[The records]:

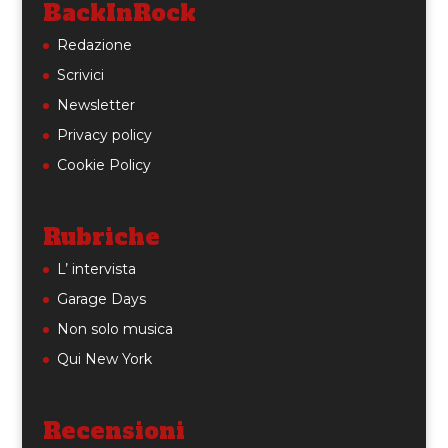
BackInRock
Redazione
Scrivici
Newsletter
Privacy policy
Cookie Policy
Rubriche
L’ intervista
Garage Days
Non solo musica
Qui New York
Recensioni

[What the task requires]:
If a record holds a picture, drop the picture and reproduce everything else exactly.

[Written reply]:
BackInRock
Redazione
Scrivici
Newsletter
Privacy policy
Cookie Policy
Rubriche
L’ intervista
Garage Days
Non solo musica
Qui New York
Recensioni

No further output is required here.